> [WORK TO BE COMPLETED]:
A faithful transcription of all the data, images excluded, is the required answer.

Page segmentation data
+ + + + + + +

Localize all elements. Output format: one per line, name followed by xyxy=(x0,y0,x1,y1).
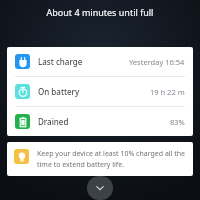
staticText: Drained xyxy=(38,116,69,127)
button[interactable]: Drained xyxy=(7,107,193,136)
staticText: 19 h 22 m xyxy=(150,87,185,97)
button[interactable]: On battery xyxy=(7,77,193,106)
button[interactable]: Keep your device at least 10% charged al… xyxy=(7,142,193,176)
staticText: 83% xyxy=(170,117,185,127)
staticText: Yesterday 16:54 xyxy=(129,57,185,67)
button[interactable]: Last charge xyxy=(7,47,193,76)
staticText: Last charge xyxy=(38,56,83,67)
button[interactable]: Collapse xyxy=(87,176,113,200)
staticText: About 4 minutes until full xyxy=(0,6,200,18)
staticText: Keep your device at least 10% charged al… xyxy=(37,149,186,169)
staticText: On battery xyxy=(38,86,80,97)
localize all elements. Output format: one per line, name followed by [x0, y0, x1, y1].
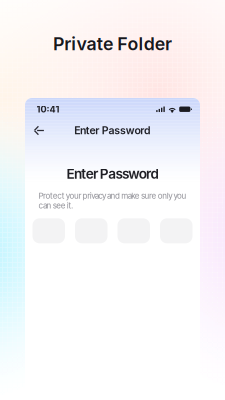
- staticText: Protect your privacy and make sure only …: [38, 191, 187, 210]
- staticText: Enter Password: [66, 166, 158, 182]
- staticText: Private Folder: [53, 33, 172, 54]
- staticText: 10:41: [36, 104, 60, 115]
- button[interactable]: Back: [30, 122, 48, 140]
- staticText: Enter Password: [74, 124, 151, 137]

+ + + + + + +

> [ANSWER BELOW]:
Localize all elements. Output format: one per line, name followed by xyxy=(x0,y0,x1,y1).
staticText: Drained xyxy=(38,116,69,127)
button[interactable]: Drained xyxy=(7,107,193,136)
staticText: 19 h 22 m xyxy=(150,87,185,97)
button[interactable]: On battery xyxy=(7,77,193,106)
button[interactable]: Keep your device at least 10% charged al… xyxy=(7,142,193,176)
staticText: 83% xyxy=(170,117,185,127)
staticText: Yesterday 16:54 xyxy=(129,57,185,67)
button[interactable]: Last charge xyxy=(7,47,193,76)
staticText: Last charge xyxy=(38,56,83,67)
button[interactable]: Collapse xyxy=(87,176,113,200)
staticText: About 4 minutes until full xyxy=(0,6,200,18)
staticText: Keep your device at least 10% charged al… xyxy=(37,149,186,169)
staticText: On battery xyxy=(38,86,80,97)
localize all elements. Output format: one per line, name followed by [x0, y0, x1, y1].
- staticText: Protect your privacy and make sure only …: [38, 191, 187, 210]
- staticText: Enter Password: [66, 166, 158, 182]
- staticText: Private Folder: [53, 33, 172, 54]
- staticText: 10:41: [36, 104, 60, 115]
- button[interactable]: Back: [30, 122, 48, 140]
- staticText: Enter Password: [74, 124, 151, 137]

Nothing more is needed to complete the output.